Obesity afflicts more than 1 in 3 adults of the US population and is responsible for an overall decrease in health and increased risks for cancer, heart disease, and neurological deterioration among many others (27). In light of FGF21’s reported role in metabolism and fat homeostasis, we hypothesized that sustained overexpression of FGF21 could counter metabolic dysregulation resulting from a high-fat diet (HFD), which is an established model for obesity and type II diabetes in mice (28). It has also been observed that αKlotho can help regulate high blood glucose in diabetes models (29) and that TGFβ1 signaling and other inflammatory pathways also impact obesity and disease (30⇓–32). Accordingly, we sought to investigate if a synergistic advantage could be achieved through the coexpression of αKlotho, FGF21, and sTGFβR2. Mice were fed an HFD for 3 mo, which yielded an average weight increase of 15 g (56%) per mouse compared with mice fed a normal diet (ND) (Methods). Of note, the mice were maintained on an HFD throughout the experiment (pre- and postinjection) to accurately reflect the reticent nature of human dietary habits. HFD mice were infected with AAV:FGF21 (F), AAV:sTGFβR2 (T), and AAV:αKlotho (K) individually or in combination (Fig. 1A). An AAV:GFP © vector was used in the control groups. Recipients of the AAV:FGF21 therapy, regardless of any other treatment, experienced a complete reversal of the obese phenotype within 40 d postinjection that was maintained throughout the study (3 mo), despite the continued HFD (Fig. 1 B and C). To further investigate how permanent this phenotype was, we also kept mice that received only the AAV:FGF21 therapy on an HFD for 8 mo and did not observe any weight reversal (Fig. 1D). It is unclear whether, at the applied AAV:FGF21 dose, any synergism could possibly be observed given the overwhelming effect of FGF21 alone. A slightly diminished effect from both AAV:sTGFβR2 and AAV:αKlotho in combination with AAV:FGF21 was observed, although not statistically significant.





Fig. 1

Systemic AAV delivery of combination gene therapy reverses symptoms of obesity for mice on an HFD. (A) Venn diagram of the combinations of gene therapies explored as well as the color coding for all subsequent graphs. FK, FGF21 + αKlotho. (B) Weight of mice over time injected with a control vector AAV:GFP on an ND or an HFD, and mice on an HFD injected with individual or all combinations of AAV:FGF21, AAV:sTGFbR2, or AAV:αKlotho. n = 10 for AAV:GFP ND mice, and n = 12 for AAV:GFP and all therapy-treated HFD mice. © Phenotype exhibited by mice on an HFD with control vector (Right) and AAV:FGF21 vector (Left). (D) Long-term effect on mice receiving an HFD of the AAV:FGF21 therapy up to 250 d postinjection (n = 4). (E) Percentage weight change of 18-mo-old mice on an ND with starting weight ∼40 g (n = 25 for each group). (F) CT scan of mice observing bone density after administration of AAV:FGF21 (n = 2 for each group). (G) Quantified muscle mass of MRI of whole mouse (n = 2 for each group).
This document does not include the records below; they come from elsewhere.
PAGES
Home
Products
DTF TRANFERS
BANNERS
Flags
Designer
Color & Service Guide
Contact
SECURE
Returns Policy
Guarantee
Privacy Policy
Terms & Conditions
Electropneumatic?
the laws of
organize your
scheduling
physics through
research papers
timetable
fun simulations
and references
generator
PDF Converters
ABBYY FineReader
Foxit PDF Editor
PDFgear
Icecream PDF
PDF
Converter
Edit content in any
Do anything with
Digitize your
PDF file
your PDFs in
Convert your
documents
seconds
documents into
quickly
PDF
Statistical tests in B and E are 2-way ANOVA. Statistical tests in F and G are 2-sided t tests. Error bars represent SEM. C, control; F, FGF21; K, αKlotho; T, sTGFβR2; TF, sTGFβR2 + FGF21; TFK, sTGFβR2 + FGF21 + αKlotho; TK, sTGFβR2 + αKlotho. *P < 0.01 compared with AAV:GFP-HFD; **P < 0.0001 values compared with AAV:GFP-HFD.
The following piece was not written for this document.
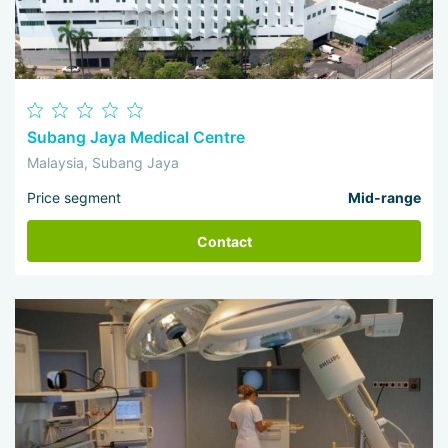
Subang Jaya Medical Centre
Malaysia, Subang Jaya
Price segment
Mid-range
Contact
To evaluate if our therapy could also mitigate age-related obesity, 18-mo-old aged mice on an ad libitum ND were used. These mice tend to naturally experience increased adiposity and weighed on average 40 g. We injected all 3 constructs individually or in combination into these mice, resulting in a return to a lean body weight of 30 g for mice that received AAV:FGF21 alone or in combination within 100 d postinjection, which was maintained until at least the 150-d mark (Fig. 1E). Interestingly, we witnessed a decrease in weight in all therapy groups that received AAV:αKlotho as well. AAV:αKlotho alone and in combination with AAV:sTGFβR2 was able to achieve up to 15% weight loss in naturally occurring age-related obesity but did not show any weight loss effects in middle-aged mice fed an HFD.
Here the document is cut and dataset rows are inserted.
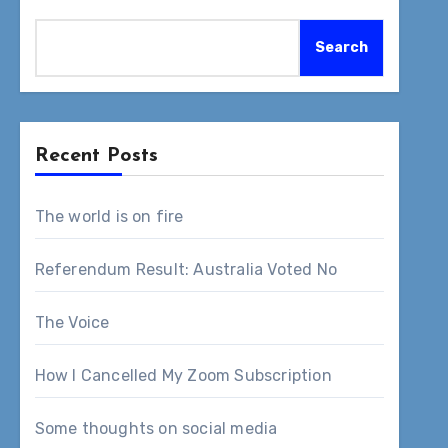
Search
Recent Posts
The world is on fire
Referendum Result: Australia Voted No
The Voice
How I Cancelled My Zoom Subscription
Some thoughts on social media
To further evaluate the effect of AAV:FGF21 on mice fed an HFD, the animals were placed in metabolic chambers, and their activity, food intake, O2 consumption, and CO2 production were measured. Significant increases in both O2 consumption and CO2 production were observed, indicating a higher metabolic rate compared with the HFD AAV:GFP control mice (SI Appendix, Fig. S2). The respiratory exchange ratio (RER) was also found to shift from the dysregulation caused by the HFD, where lipids are the predominant fuel source, toward normal levels, where carbohydrates are principally metabolized (33, 34) (SI Appendix, Fig. S2C). Notably, the AAV:FGF21 mice did not display an increase in activity or a decrease in food consumption, strongly suggesting that the observed weight reduction was due solely to metabolic changes (SI Appendix, Fig. S2C). While we did not investigate to what extent fat absorption contributed to the phenotype (due to a decrease in bile production) (35), the marked changes in CO2 and O2 produced and consumed, respectively, suggest that it is largely due to metabolic effects. Computer-aided tomography (CT) and MRI were used to confirm that the mice given AAV:FGF21 (individually) did not lose bone or muscle mass compared with HFD controls, further confirming that weight loss was due to fat loss (Fig. 1 F and G).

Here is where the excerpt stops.